Molecular Clock Phylogenetics
The Bayesian molecular clock phylogenies of SARS-CoV-2 for “dataset_729” were estimated under GTR + Γ + I nucleotide substitution model, a parametric exponential growth tree prior, and a strict molecular clock, which assumed constant evolutionary rates throughout the phylogeny, through a Markov chain Monte Carlo (MCMC) (Yang and Rannala, 1997) framework implemented in BEAST v1.10.4 (Drummond et al., 2012). A non-informative continuous-time Markov chain (CTMC) reference prior (Ferreira and Suchard, 2008) was used for the molecular clock rate. Bayesian analyses were run using BEAGLE v2.1.2 (Suchard and Rambaut, 2009) for computational enhancement. Bayesian analysis was run for 500 million MCMC steps with sampling parameters and trees every 50 000 generations. The convergence of the MCMC chains was inspected using Tracer v1.7.1 (Rambaut et al., 2018). Maximum clade credibility (MCC) summary tree was generated using TreeAnnotator v1.10.4 (Drummond et al., 2012) after discarding the first 10% as burn-in. MCC summary tree was visualized using FigTree v1.4.4 (http://tree.bio.ed.ac.uk/software/~figtree/).

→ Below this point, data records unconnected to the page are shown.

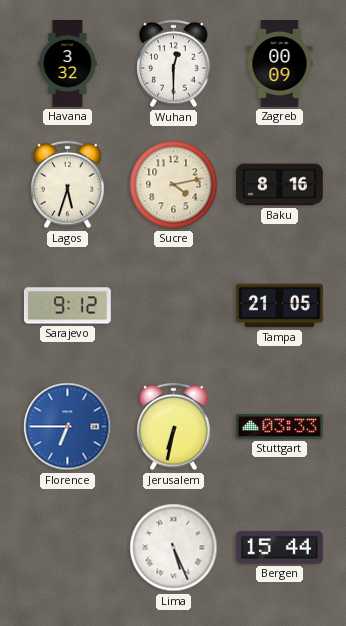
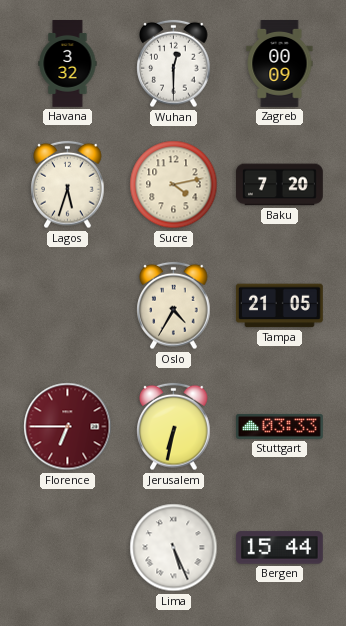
Baku: 8:16 -> 7:20
Sarajevo: 9:12 -> none
Oslo: none -> 4:35
Florence dial: blue -> burgundy
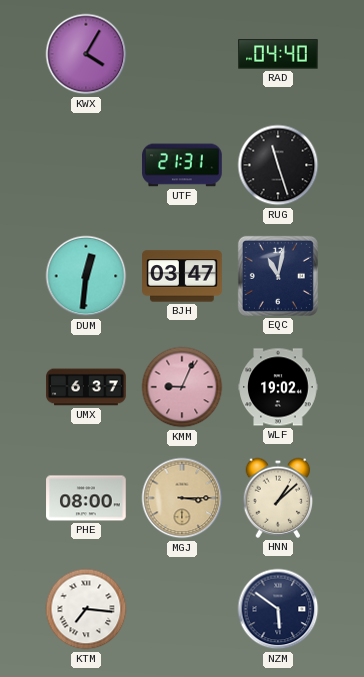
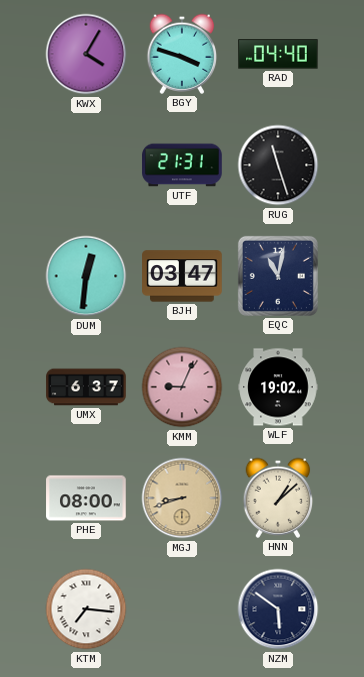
BGY: none -> 3:48
MGJ: 3:15 -> 8:42
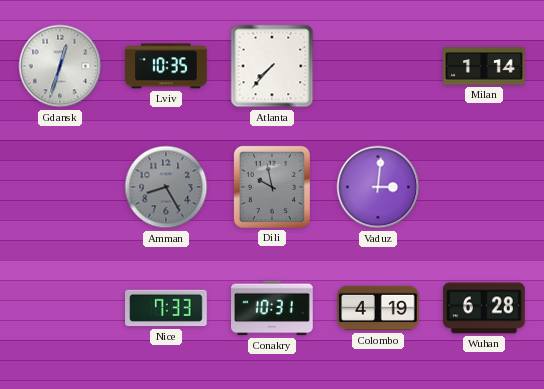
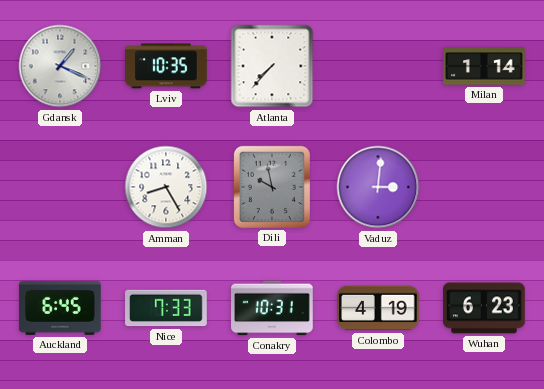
Gdansk: 12:33 -> 1:19
Amman dial: grey -> white
Auckland: none -> 6:45
Wuhan: 6:28 -> 6:23
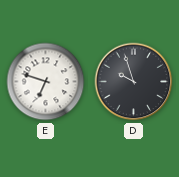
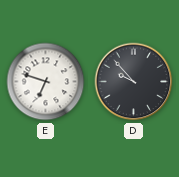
D: 9:57 -> 9:53
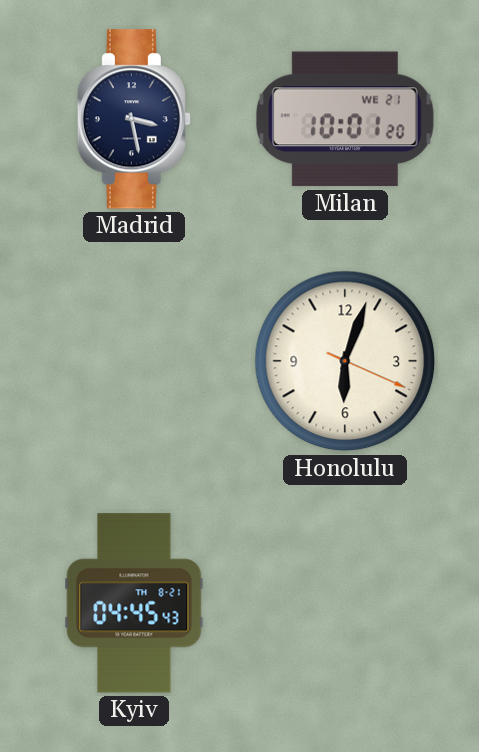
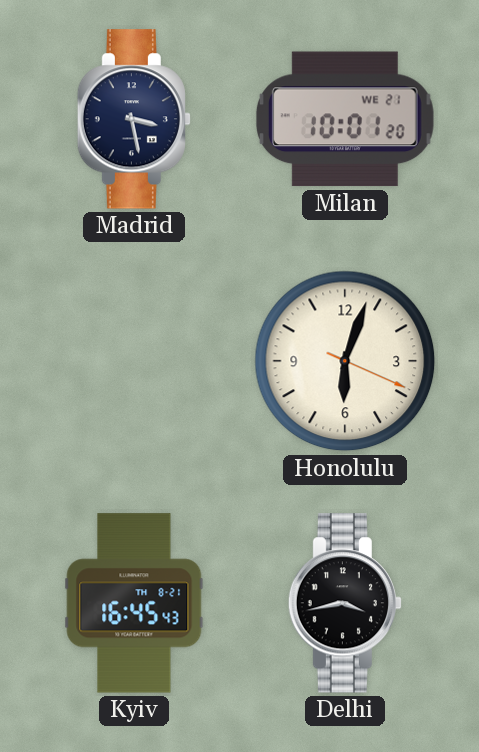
Kyiv: 04:45 -> 16:45
Delhi: none -> 3:43
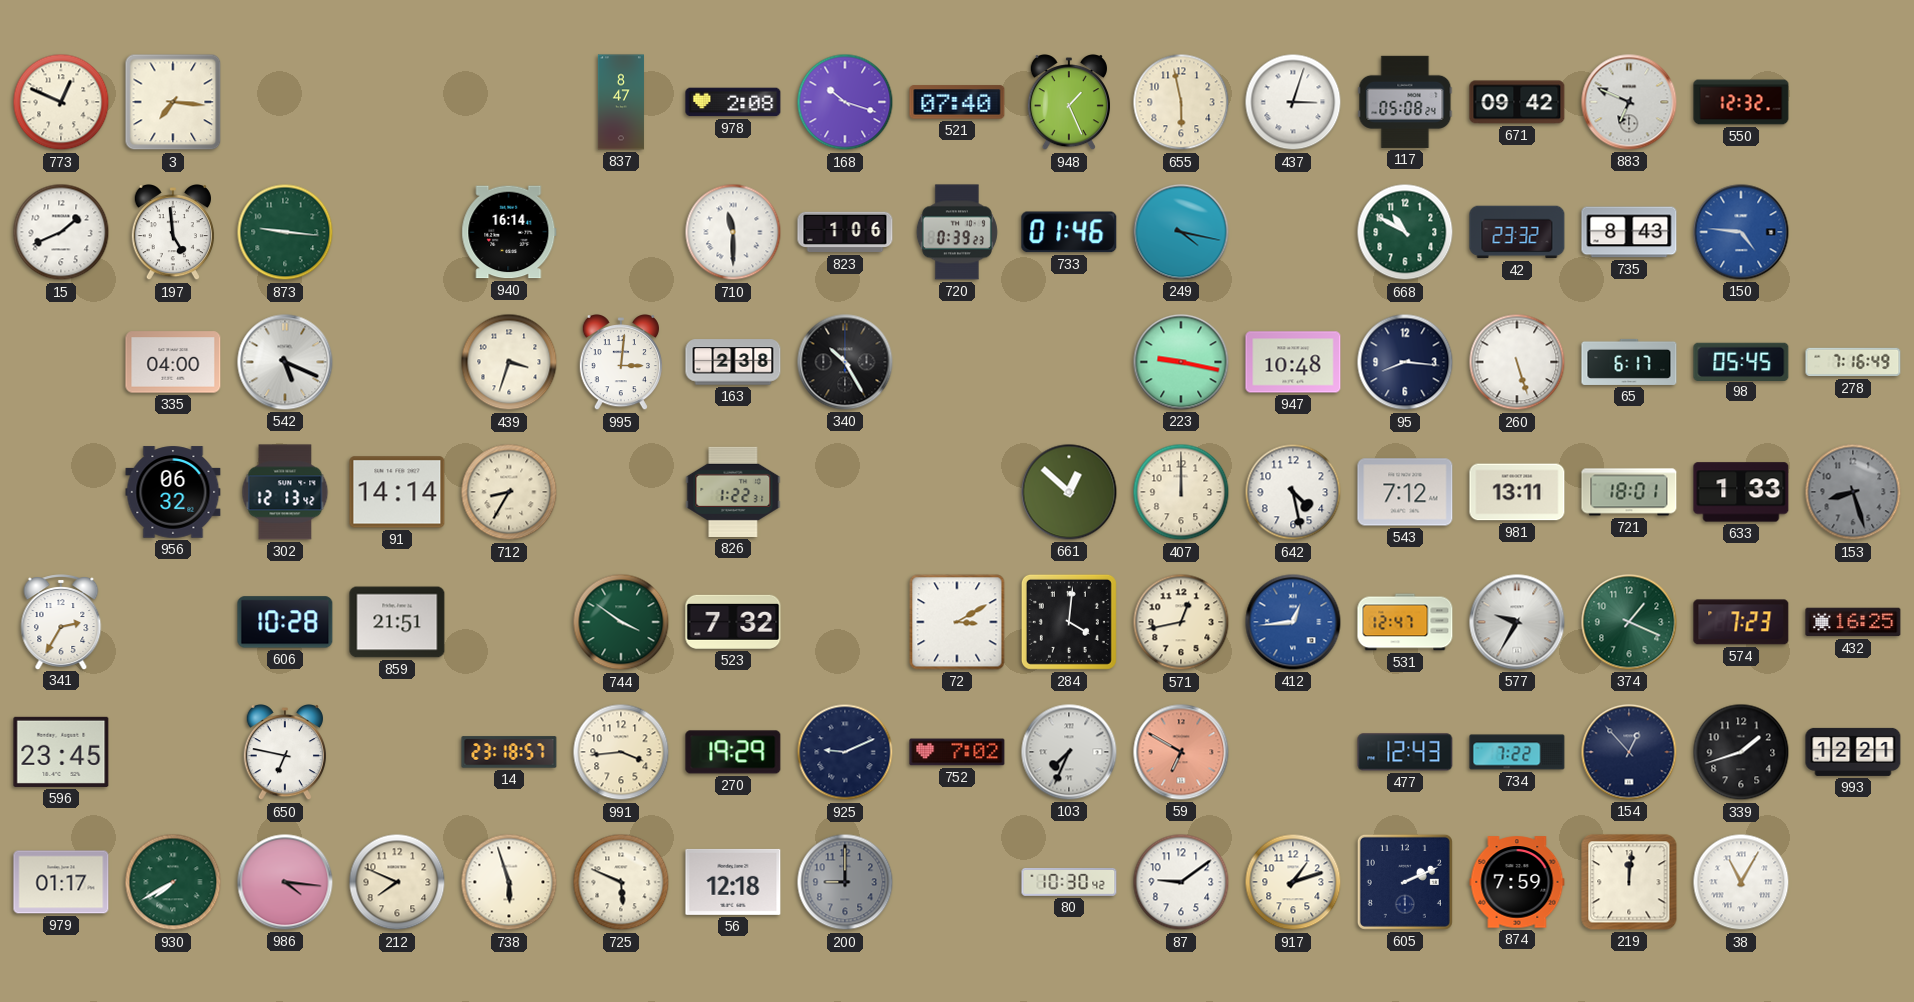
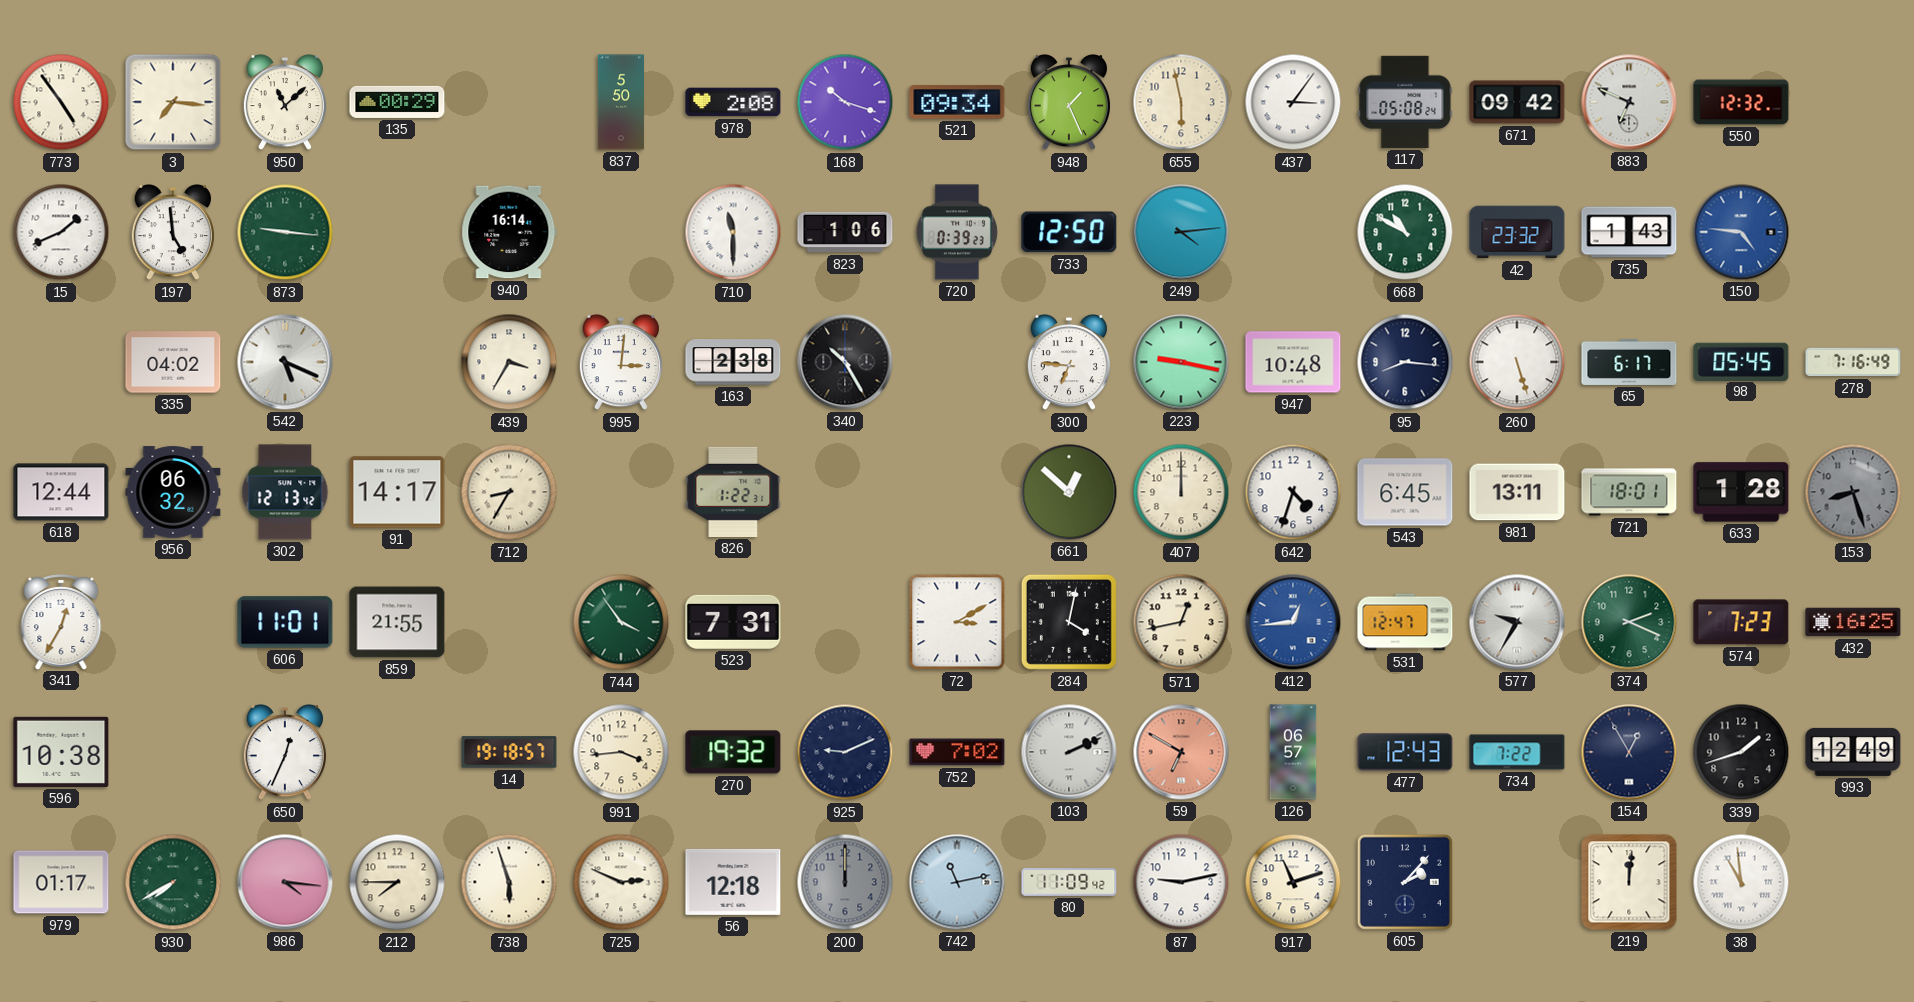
773: 12:49 -> 4:54
950: none -> 11:08
135: none -> 00:29
837: 8:47 -> 5:50
521: 07:40 -> 09:34
437: 3:03 -> 3:06
733: 01:46 -> 12:50
249: 4:17 -> 4:14
735: 8:43 -> 1:43
335: 04:00 -> 04:02
439: 3:33 -> 3:35
300: none -> 6:46
618: none -> 12:44
91: 14:14 -> 14:17
642: 4:28 -> 4:33
543: 7:12 -> 6:45
633: 1:33 -> 1:28
341: 2:35 -> 12:35
606: 10:28 -> 11:01
859: 21:51 -> 21:55
744: 3:51 -> 3:54
523: 7:32 -> 7:31
284: 4:01 -> 4:02
374: 1:19 -> 2:19
596: 23:45 -> 10:38
650: 6:47 -> 12:34
14: 23:18 -> 19:18
270: 19:29 -> 19:32
103: 7:34 -> 2:11
126: none -> 06:57
154: 12:53 -> 12:55
993: 12:21 -> 12:49
212: 7:49 -> 7:45
725: 5:49 -> 2:49
200: 9:00 -> 12:00
742: none -> 11:13
80: 10:30 -> 11:09
87: 9:09 -> 9:13
917: 1:12 -> 11:12
605: 2:11 -> 2:07
874: 7:59 -> none
38: 11:05 -> 10:59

Nucleotide Sequence Accession Numbers in GISAID
Nucleotide sequences of complete genome of SARS-Cov-2 identified in this study have been deposited in the GISAID under accession numbers EPI_ISL_1040031 to EPI_ISL_1040049.
Results
Sequencing Result Summary
We collected 28 samples of nucleic acids extracted from 27 COVID-19 patients hospitalized in the first affiliated hospital of Zhengzhou University, which were then sent to BGI Company for next-generation sequencing. The total number of reading pairs among the 28 samples was between 209,838,632–1,540,364,746 (sequencing volume 41G~308G), and the average sample had 743,557,625 read pairs (average sequencing volume is 148G), as shown in Supplementary Table 2. The number of SARS-CoV-2 sequences per million (NSPM) sequencing data was between 0.08 and 12,907, and the average NSPM value was 748. Eight samples had NSPM values <1.5, and only one sample had genome coverage >90%; the remaining 20 samples contained 18 genomes with coverage >90% (Supplementary Table 2). The sequencing depth was between 0.12X and 6148X, the average sequencing depth was 363X, and there were 19 samples with a depth of more than 4X that could assemble a genome with coverage >90% (Supplementary Table 2). In the present study, a total of 19 samples assembled a genome with coverage of more than 90%. Mutation sites with genome coverage over 90% and sequencing depth over 5X are shown in Supplementary Figure 1.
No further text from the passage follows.